The film is set in Berlin – I have been unable to ascertain if that is the way that Jones originally intended it or if that is something that was made due to the co-production deal with Studio Babelsberg. Of course the Berlin setting has some undeniable associations for Jones. His father David Bowie made his own hugely iconic trilogy of albums – Low (1977), “Heroes” (1977) and Lodger (1979) – back when the city was still West Berlin during the 1970s and these are an undeniable part of imagery associated with Berlin of that era. Mute also reminds of another famous Berlin filmmaker Wim Wenders who made at least a couple of science-fiction works with Until the End of the World (1991) and The Million Dollar Hotel (2000), as well as several film noirs that tell similar human stories of people against the backdrop of modern society.

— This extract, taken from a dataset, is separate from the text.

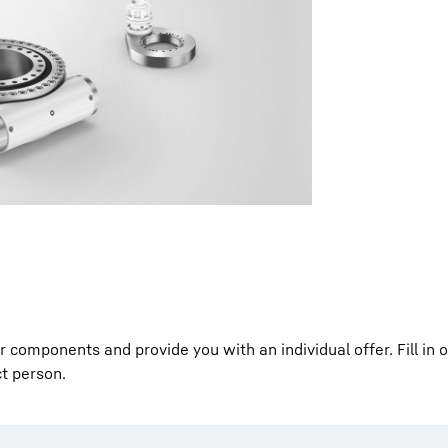
Liebherr careers
components and provide you with an individual offer. Fill in 
ct person.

I didn’t quite get a handle on Mute before it was released but seeing it it turns out to not be too much more than a standard work of neo-noir. Jones taps the whole future noir/Cyberpunk look that Ridley Scott patented with Blade Runner (1982) – Berlin a densely cluttered city teeming with different characters; neon Day Go nightclubs; advertising signs and perpetual night or rain; flying cars, cyborg attachments and other nifty pieces of future tech. It looks at once instantly familiar and tired.
One of the drawbacks is that the main drag of the city looks just like one big set on a soundstage. This does expand out in some of the later scenes, particular during Alexander Skarsgård’s road-bound chase of the flying car, which have clearly been shot on location, but the main big set where much of the story takes place just doesn’t have enough of a budget outlaid on it to open up sufficiently to seem convincing.

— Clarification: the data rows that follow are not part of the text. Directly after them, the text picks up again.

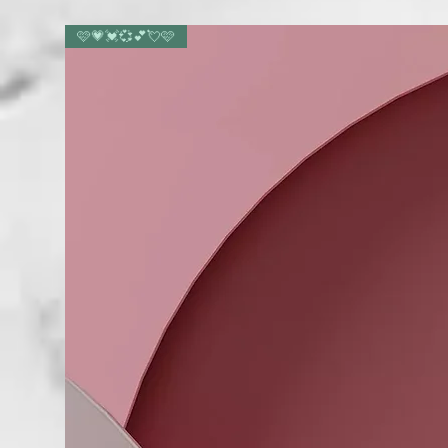
🩷💗💓💞💕💘🩷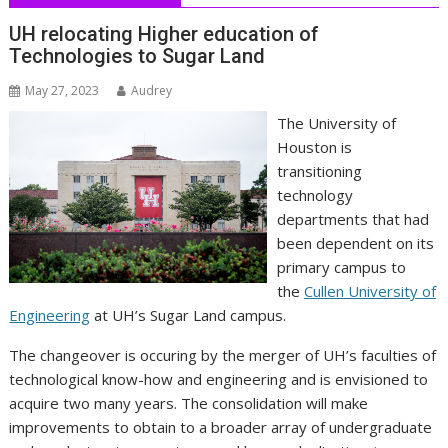
UH relocating Higher education of
Technologies to Sugar Land
May 27, 2023
Audrey
The University of
Houston is
transitioning
technology
departments that had
been dependent on its
primary campus to
the
Cullen University of
Engineering
at UH’s Sugar Land campus.
The changeover is occuring by the merger of UH’s faculties of
technological know-how and engineering and is envisioned to
acquire two many years. The consolidation will make
improvements to obtain to a broader array of undergraduate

The other problem is the plot. It is a classic noir story – the man obsessed with finding his missing girl on a search that takes him down into a dark and twisted underworld – but what it crucially isn’t oddly enough is a science-fiction story. Indeed, take away the futuristic setting and the entire plot could play out in contemporary Berlin or almost any other metropolis with no changes to any significant part of the story. As a noir story, it travels along without gripping you. For one, there are two story strands that overlap but only ever connect at the end. For a long time, you sit following Paul Rudd and his various escapades and keep wondering what the significance of these are and where the story is going.

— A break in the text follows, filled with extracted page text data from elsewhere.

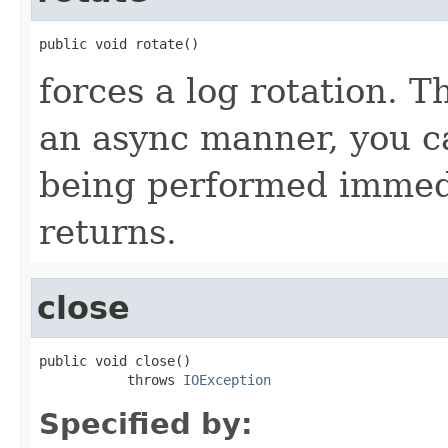
public void rotate()
forces a log rotation. T
an async manner, you ca
being performed immedi
returns.
close
public void close()

           throws 
IOException
Specified by:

Certainly, the two things that give the story drive are the two principal actors – Alexander Skarsgård and Paul Rudd. Skarsgård plays the mute role with fierce regard, his whole body in iron determination, leaping across the bar and pounding his fist on tables to make his point. It is the intense determination of his performance that drives the film far more so than the plot does. Paul Rudd plays at almost opposite extreme. Usually seen as a hapless or milquetoast average guy in comedy roles, here he gives a lazy laidback performance with an eventual aggressive turn to it. His story is one that doesn’t seem to go anywhere for a long time but it is equally his very blasé presence that drives the film during these scenes.